Fermo restando che chi ha subito il sinistro verrà sempre pagato dalla compagnia assicurativa della controparte, in certe circostanze il colpevole dell’incidente potrà vedersi presentata una richiesta di rivalsa da parte della propria assicurazione di riferimento.
Pertanto, in alcuni casi particolari la compagnia assicurativa farà rivalsa nei confronti di chi ha causato il sinistro, chiedendogli il rimborso di quanto pagato per risarcire i danni da lui causati.
In primo luogo, la copertura assicurativa non è vigente quando chi conduce il veicolo ha la patente di guida scaduta o non la ha mai conseguita. In questa eventualità, la compagnia assicurativa suppone l’incapacità del soggetto di guidare e pertanto non garantisce nessun tipo di risarcimento.
Normalmente, nel caso di un incidente causato da un conducente in stato di ebbrezza o sotto l’effetto di sostanze stupefacenti, la compagnia di assicurazioni non risponde dei danni. Pertanto, in questa eventualità la colpa cade completamente sul conducente, che si trovava in condizioni non idonee alla guida su strada pubblica.
Un altro caso in cui le compagnie assicurative spesso si rifiutano di rispondere dei danni causati da un loro cliente riguarda l’eventualità in cui questi circoli su di un veicolo con la revisione ministeriale scaduta.
In questo caso infatti, l’incidente potrebbe essere stato causato dalla negligenza dell’automobilista, sorpreso alla guida di un mezzo legalmente non idoneo alla circolazione su strade pubbliche.

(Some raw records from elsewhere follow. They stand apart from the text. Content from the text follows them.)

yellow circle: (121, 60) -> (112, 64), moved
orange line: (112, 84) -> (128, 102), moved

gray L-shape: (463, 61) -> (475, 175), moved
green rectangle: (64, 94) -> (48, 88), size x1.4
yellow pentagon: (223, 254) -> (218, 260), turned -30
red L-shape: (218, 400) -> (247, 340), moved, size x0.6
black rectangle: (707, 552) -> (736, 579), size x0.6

Un quarto caso in cui la responsabilità economica ricade completamente sull’assicurato riguarda le competizioni: le polizze non sono ritenute vigenti nel caso di gare autorizzate (per cui servono assicurazioni specifiche) e ancor meno, ovviamente, per gare clandestine.

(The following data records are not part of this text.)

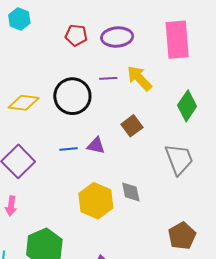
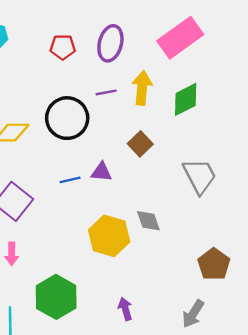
purple ellipse: (117, 37) -> (110, 43), turned -64
pink rectangle: (177, 40) -> (180, 38), turned 66
yellow arrow: (139, 78) -> (142, 88), turned 56
green diamond: (187, 106) -> (186, 99), moved, turned 36

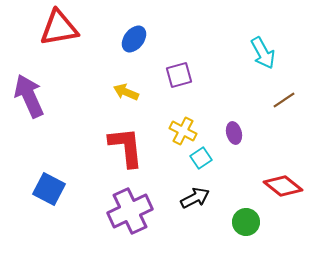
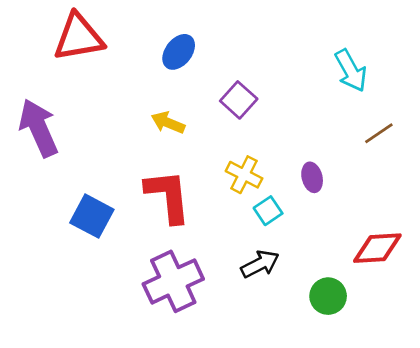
purple square: (179, 75) -> (239, 100), turned -32
red diamond: (283, 186) -> (377, 248), turned -42
blue square: (49, 189) -> (92, 216), moved

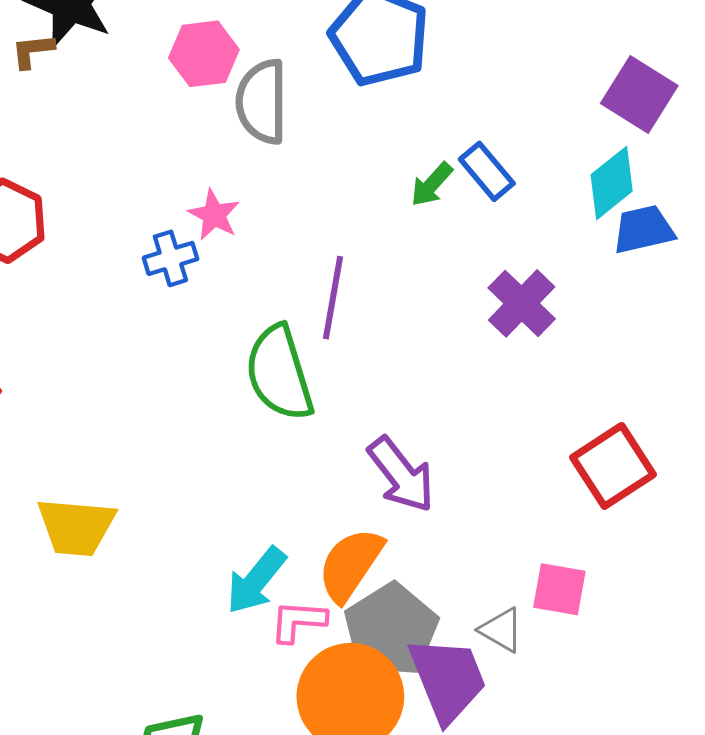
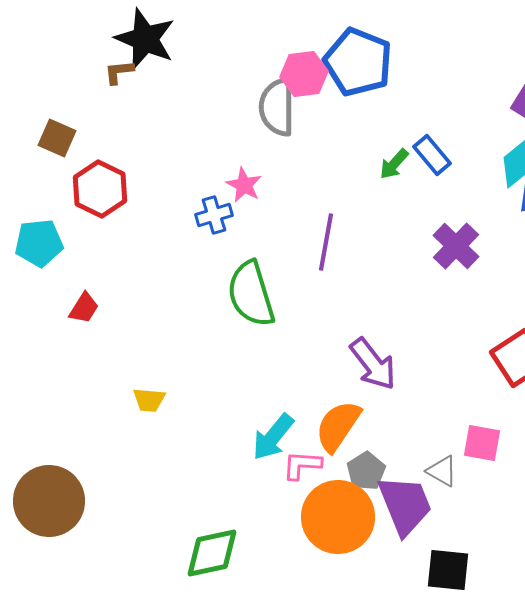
pink hexagon: (204, 54) -> (304, 74), moved
green semicircle: (279, 373) -> (251, 294), moved
yellow trapezoid: (76, 527) -> (149, 400), size x0.6
gray pentagon: (391, 630) -> (366, 471), size x0.6

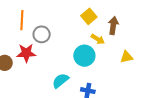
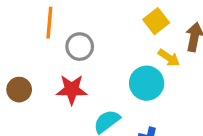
red star: (26, 53) -> (72, 90), moved

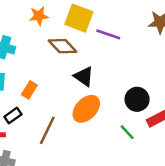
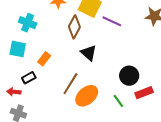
brown diamond: (63, 46) -> (74, 27), turned 65
orange ellipse: (86, 109) -> (87, 96), moved
brown line: (47, 130) -> (70, 84), moved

La copertura assicurativa non viene garantita nemmeno per i veicoli con targa in prova o per le auto a noleggio in cui non vengano rispettate le norme specifiche stabilite per queste particolari categorie di automezzi.

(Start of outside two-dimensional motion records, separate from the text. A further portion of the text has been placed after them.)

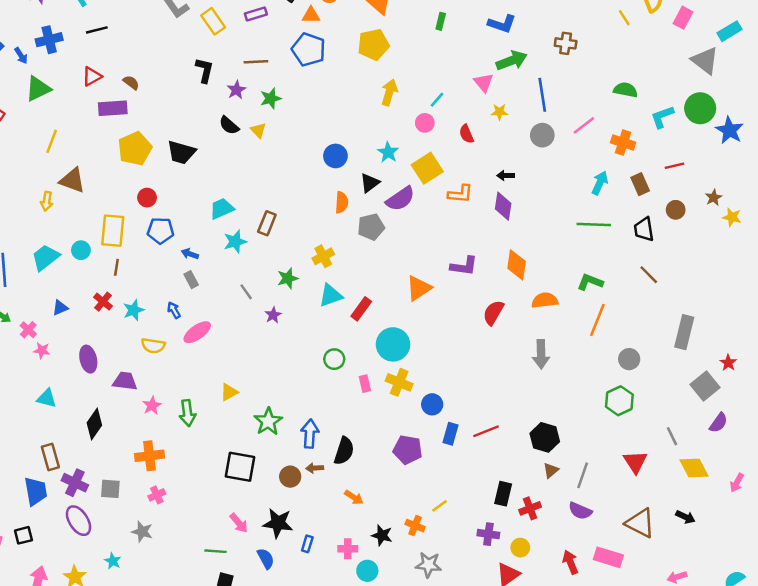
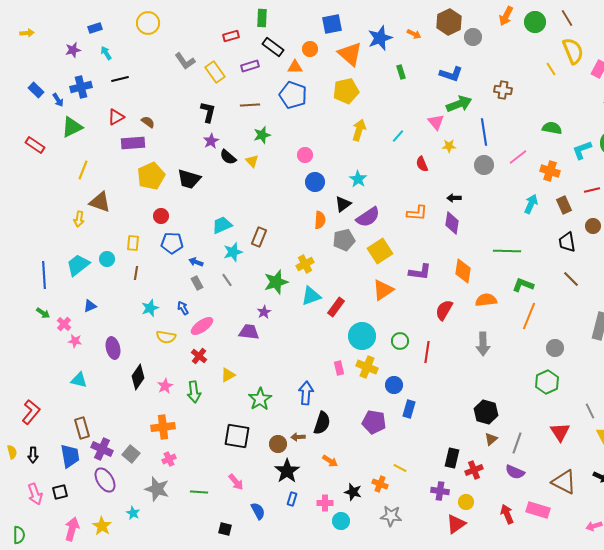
green rectangle: (441, 21) -> (401, 72), turned -32
purple star: (236, 90) -> (211, 141), moved
pink circle: (425, 123) -> (305, 155), moved
yellow square: (427, 168) -> (380, 251), moved
green line: (594, 224) -> (507, 251), moved
yellow rectangle: (113, 231) -> (133, 243), size x0.6
green star: (288, 278) -> (276, 282), size x1.4
gray line: (246, 292) -> (227, 280), moved
red cross: (103, 302) -> (199, 356), moved
green circle: (334, 359) -> (400, 341), moved
purple trapezoid: (125, 381) -> (249, 332), moved
black diamond: (94, 424) -> (138, 377), moved
red line: (486, 431) -> (427, 352), moved, turned -60
blue arrow: (310, 434) -> (306, 393), moved
gray square: (110, 489) -> (131, 454), turned 36
yellow line: (439, 506) -> (400, 468), turned 64
black star: (278, 523) -> (287, 471), moved, turned 30
gray star: (142, 532) -> (157, 489), size x1.4
green line: (216, 551) -> (199, 492), moved

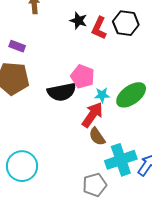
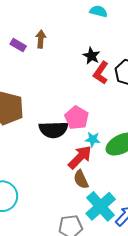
black star: (78, 21) -> (91, 56), moved
purple rectangle: (17, 46) -> (18, 45), moved
cyan cross: (121, 160) -> (101, 206), turned -32

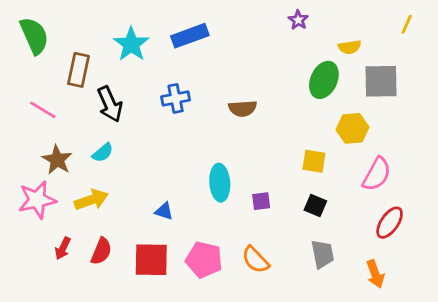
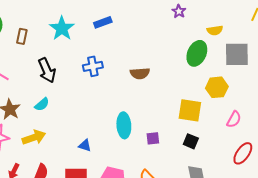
blue rectangle: (190, 36) -> (103, 22), size x0.7
brown rectangle: (78, 70) -> (22, 36), moved, size x0.7
yellow square: (314, 161) -> (190, 110), size x1.4
pink semicircle: (377, 174) -> (234, 119), size x0.7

L’assicurazione decade anche quando il veicolo sia utilizzato per trasportare un numero di persone superiore a quello per cui è omologato o se viene utilizzato per compiere azioni delittuose o reati.
Escludendo l’eventualità di usi illeciti del veicolo, molte compagnie assicurative presentano particolari clausole opzionali in cui decidono di rinunciare al diritto di rivalsa contro il loro assicurato in cambio del pagamento di un premio assicurativo più elevato.
L’assicurazione RCA, come ribadito da una recente circolare del Ministero dei Trasporti, rimane invece in vigore per un periodo di quindici giorni dalla data della sua scadenza. Pertanto l’assicurato rimane tutelato da eventuali rivalse a causa di un sinistro causato anche per alcuni giorni dopo la data della scadenza della sua polizza.